When it comes to Cat machine technology and power, the highlights are pretty obvious. Regardless of that, though, Ricky Kuru of Kuru Contracting is quick to point out that the biggest factor in his continued loyalty to the proven brand is the people who look after it here in New Zealand.

"Heath Stewart from Gough Cat has been exceptional. There is a real understanding of the machine and what we need our equipment to do out in the forest there that I don’t think you’d find just anywhere," Ricky says.

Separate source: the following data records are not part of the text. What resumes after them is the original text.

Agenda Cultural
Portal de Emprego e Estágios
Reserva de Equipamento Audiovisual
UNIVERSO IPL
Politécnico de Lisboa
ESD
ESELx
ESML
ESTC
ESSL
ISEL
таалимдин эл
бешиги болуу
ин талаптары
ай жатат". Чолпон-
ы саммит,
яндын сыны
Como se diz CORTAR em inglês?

"Heath used to be a mechanic, so he really knows Cat gear inside out. That’s important to us when we’re making a big investment decision. He isn’t the sort of salesperson who is just after a quick sale; he has been enthusiastic and knowledgeable all along and he has made buying Cat gear an easier decision."

The Cat line-up 

The latest addition to the Kuru Contracting machine fleet is a mighty 70-tonne Cat 374F L, joining an impressive line-up of existing Cat equipment the company runs. Ricky reckons these days his fleet is "probably about 90%" Cat.

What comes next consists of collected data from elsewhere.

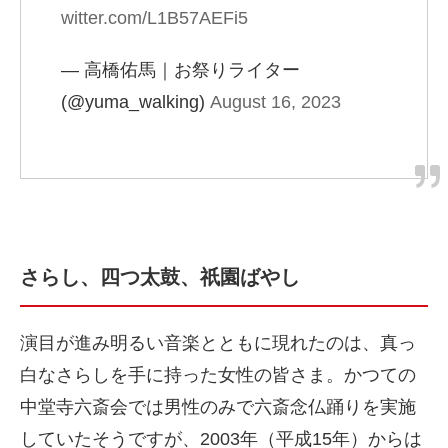
witter.com/L1B57AEFi5
— 高橋佑馬｜お祭りライター
(@yuma_walking)
August 16, 2023
さらし、四つ太鼓、祇園ばやし
演目が進み明るい音楽とともに現れたのは、真っ
白なさらしを手に持った女性の皆さま。かつての
中堂寺六斎会では男性のみで六斎念仏踊りを実施
していたそうですが、2003年（平成15年）からは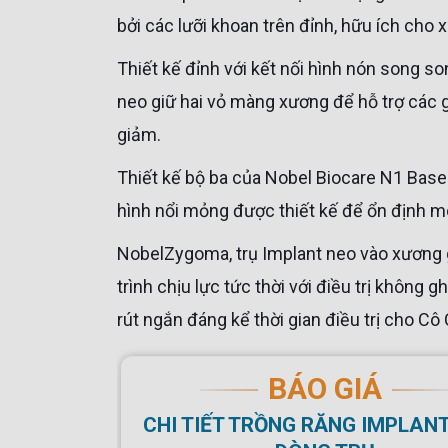
bởi các lưỡi khoan trên đỉnh, hữu ích cho
Thiết kế đỉnh với kết nối hình nón song s
neo giữ hai vỏ màng xương để hỗ trợ các g
giảm.
Thiết kế bộ ba của Nobel Biocare N1 Base với bề mặt Xeal™ tuân theo nguyên tắc Mucointegration™. Cấu
hình nổi mỏng được thiết kế để ổn định mô
NobelZygoma, trụ Implant neo vào xương
trình chịu lực tức thời với điều trị không 
rút ngắn đáng kể thời gian điều trị cho Cô 
BÁO GIÁ
CHI TIẾT TRỒNG RĂNG IMPLANT THEO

Kuru Contracting’s extensive fleet features several late-model Cat units, including F Series excavators, M and K Series wheel loaders, B Series soil compactors, motor graders, and a Cat D6T dozer among other mobile plant.

Additionally, the company runs no less than six Cat 500 Series forestry machines, starting from the 538 through to the largest 568 model. These are all purpose-built for the industry by Cat and, with the manufacturer having recently confirmed it will continue to build forest machines in-house, Ricky (through Gough Cat) has certainty of parts back-up and technical support for these dependable machines going forward.

Distributor support

With a large machine fleet operating in one of the most remote regions in the country, having a distributor that is easily contactable and quick to react is vital. Ricky says that Gough Cat—through its Gisborne branch—is excellent to deal with on an ongoing basis.

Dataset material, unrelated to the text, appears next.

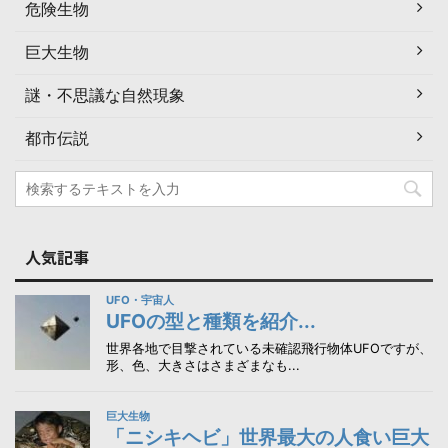
危険生物
巨大生物
謎・不思議な自然現象
都市伝説
人気記事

"The technology the service guys have on hand is pretty impressive these days. Some of our machines are pretty isolated but they are all GPS monitored, so the Goughs guys can check in on how any of our machines are performing from their cellphones.

"This is good from an ongoing service point of view and technically, they could ring me and tell me I’ve got an issue with one of the machines before the operator even knows about it. That’s primo back-up service."

Real-time information

On the other side of the coin, the inbuilt Cat Connect technology available in the Cat 374F L means Ricky can also access data from the excavator wirelessly; the ability for him to track location information, operating hours, idle time, and fuel usage is right there in his pocket, too.

Rugged and reliable

Ricky says the Cat 374F L has been on-site only for four months but is already making its mark

Kuru Contracting is based out of Tolaga Bay, about 50km up SH35 from Gisborne along the East Coast. While the company’s core work is centred on forestry construction, Ricky also has a crushing enterprise and business interests in Tolaga Bay itself.

For the most part, though, road-building, hauler landing site construction and stumping work provide Kuru Contracting with its bread-and-butter business. If there is one constant through all these tasks, it’s the nature of the East Coast terrain, which is rugged and generally steep. Weather is often a major factor, too.

The company has been in operation for 21 years, with Ricky purchasing his first Cat machine about 20 years ago. The Cat 374F L is certainly at the bigger end of the machine spectrum, but it’s a particular mix of capacity and grunt Ricky has specified through experience.

"Fifteen or 16 years ago, we hit a spot in our production capacity where I knew that, if we wanted to push that bit extra, we’d need a bigger machine. The maths was pretty obvious really: a bigger bucket means more dirt gets moved, which means we’re more productive day-to-day.

"We were finding the smaller gear wasn’t allowing us to keep up with the logging crew, so there was a constant stop-start to the operation. Working faster is really important to us; we’re on contract, not on an hourly rate, so we want to keep chewing through the work."

With two crews operating, Ricky says Kuru Contracting’s current location on a large forestry block inland from Tokomaru Bay will see them shifting 100,000 tonnes of wood per year across five years in total.

The Cat 374F L has only been on-site (and on the fleet) for four months, but it’s certainly making its mark. Up in the hills where Ricky’s teams are working, the stability the Cat 374F L’s long variable gauge undercarriage provides is crucial.

Off the beaten track, other design aspects of the big Cat are also beneficial for consistent performance, such as the high-tensile strength steel used in the manufacture of track shoes, links, rollers, idlers, and final drives.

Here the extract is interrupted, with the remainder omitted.